文趣网 > 都市小说 > [综英美]AAA伯劳师傅烤串中 > 18.疯帽匠,颜色,事件
    两个迪克被拉尼乌斯的暴言震的不知道该说什么才好。

    拉尼乌斯显然还是想继续问一点不合时宜的古怪问题。

    但是桌子上所有的茶杯突然从歪七扭八的横尸遍野状态,变成了整整齐齐的的样子。

    像被一根看不见的线猛地拽起,每隔一段距离一个。

    它们不再唱歌了。

    取而代之的是此起彼伏的叫嚷:

    “茶会快开始了!茶会快开始了!”

    有一只茶杯甚至跳上了茶壶的头顶,用杯底跺着壶盖。

    “哦,杯子。

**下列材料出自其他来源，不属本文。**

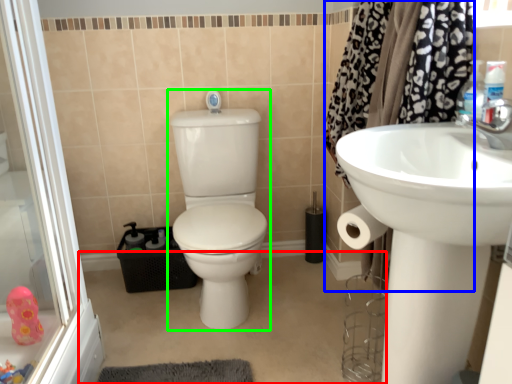 Question: Estimate the real-world distances between objects in this image. Which object is farther from plain (highlighted by a red box), shower curtain (highlighted by a blue box) or sit (highlighted by a green box)?

Choices:
 (A) shower curtain
 (B) sit

Answer: (A) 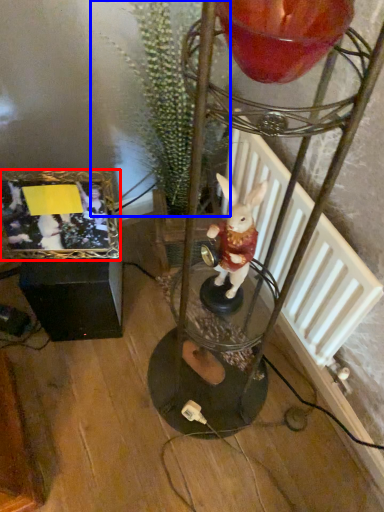 Question: Which object appears farthest to the camera in this image, picture frame (highlighted by a red box) or plant (highlighted by a blue box)?

Choices:
 (A) picture frame
 (B) plant

Answer: (A) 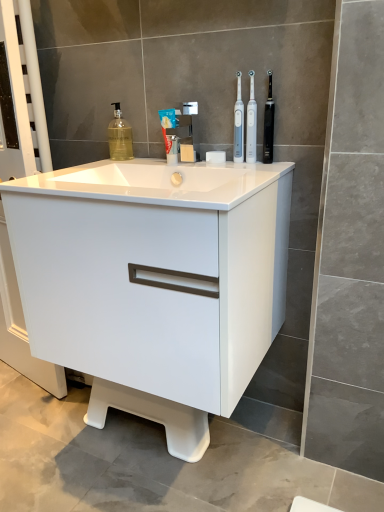 I want to click on vacant space in front of white plastic toothbrush at upper center, acting as the 2th toothbrush starting from the right, so click(266, 168). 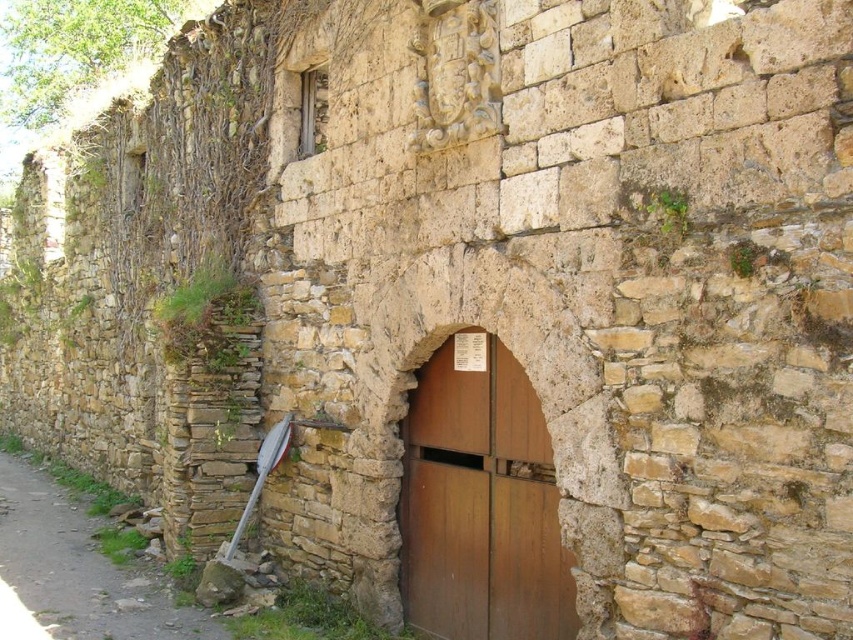 Does brown wooden door at center appear under dirt path at lower left?

No.

Between point (457, 480) and point (39, 502), which one is positioned in front?

Point (457, 480) is in front.

From the picture: Who is more forward, (445, 444) or (86, 600)?

Positioned in front is point (445, 444).

Find the location of a particular element. The height and width of the screenshot is (640, 853). brown wooden door at center is located at coordinates (480, 500). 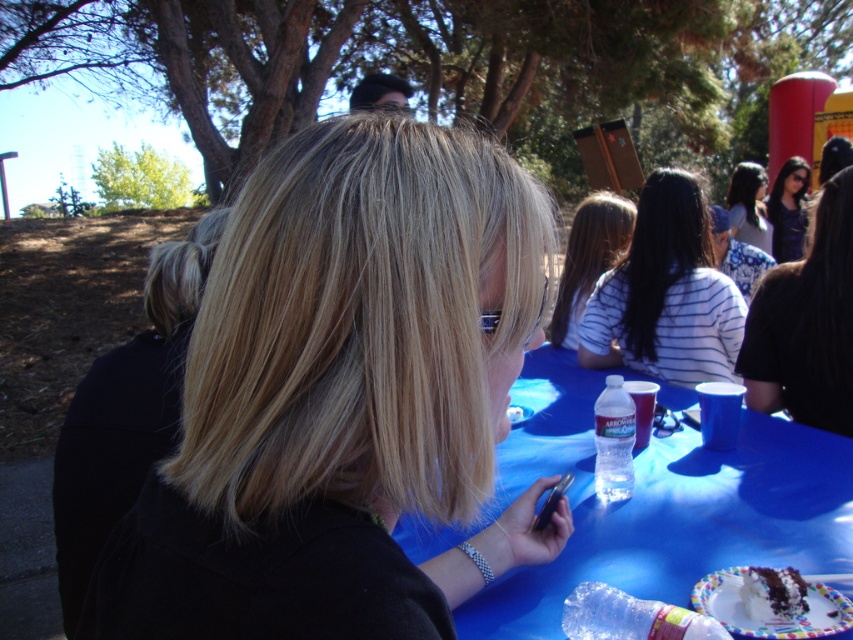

你没有准备好杯子,但是幸好我有!”大伯劳笑眯眯的说。

    拉尼乌斯只是眨了眨眼,就发现大伯劳不知道从哪里拿出来了两个杯子,其中一个给了自己。

    她下意识地接过,发现上面画了一只滑稽的鸟。

    拉尼乌斯只是略微思考一下,就回忆起这是那本教材上的图案。

    好吧,拉尼乌斯不是很喜欢这只傻鸟,但她还是很感谢大伯劳。

    她这时候才突然想起来了什么似的,看向了罗宾,夜翼也给了他一个杯子。

    小鸟松了一口气。

    “这是我从河里捞的。你走的太快啦,应该捞几个杯子再走的!”大伯劳好心提醒着拉尼乌斯。

    拉尼乌斯在内心暗暗记住了,确实之前自己走的太急了,不过这也不是她的错!

    要消失的感觉实在是太可怕了!

    哒哒哒!

    一阵欢快的脚步声响了起来,拉尼乌斯四处张望着。

    一个空杯子里突然冒出来了一只睡鼠:“什么什么,到时间了吗!”

    它咕噜咕噜地说着含糊不清地话,像是没有睡醒:“哦,你来了,疯帽匠!”

    拉尼乌斯顺着睡鼠,看到了疯帽匠。

    疯帽匠,哦,并非是现实里的那个,他不知道鼓起掌来。

    “噢!噢!看看这是谁!”他的声音又尖又细,“新的客人们,特别是这位小爱丽丝。”

    拉尼乌斯歪了歪头,打量着这个疯帽匠,他比之前在巷子里遇到的那个,更加的,怎么说呢?干净!

    就是有一气泡一样咕嘟咕嘟往外冒。

    拉尼乌斯想那大概是快乐吧!

    “我不是爱丽丝,”拉尼乌斯认真地纠正疯帽匠,“我是拉尼乌斯。”

    “拉尼乌斯。”疯帽匠重复了一遍她的名字,“多么可爱的名字,像一把小小的剪刀,咔嚓咔嚓,把字母剪成碎片,然后拼成——拼成什么呢?”

    他转向身边那只空椅子,仿佛椅子上坐着一个人似的,认真地讨论起来:“你觉得拼成什么好?我觉得是火焰。三月兔觉得是剪刀本身。我们谁也说服不了谁,所以我们决定不问你了。”

    拉尼乌斯盯着那张空椅子看了一会儿,确认上面确实没有人。

    她转头看向大伯劳。

    大伯劳耸了耸肩:“他就是这样的,习惯就好。”

    “我没有疯,”疯帽匠忽然正色道,整了整自己的领结,“我只是和大多数人不一样。大多数人活在现实里,我活在更好的地方。这里有永远停不下来的茶会,还有——”

    他的目光落在拉尼乌斯身上,“还有新的客人。请坐,请坐!坐哪里都可以,椅子不咬人,至少今天不咬。”

    拉尼乌斯犹豫了一下,然后爬上了一把看起来还算正常的椅子。

    椅垫发出一声满足的叹息。

    疯帽匠站起来:“让我们为拉尼乌斯干杯!”

    “干杯!”睡鼠也闷闷地回应着。

    虽然他们嘴上这么说着,但现场其实没有人干杯。

    疯帽匠并不在意这个,他喝光了杯子里的茶,然后把杯子倒扣在头顶,茶水顺着他的帽檐滴下来,在地上浇出一个小小的坑。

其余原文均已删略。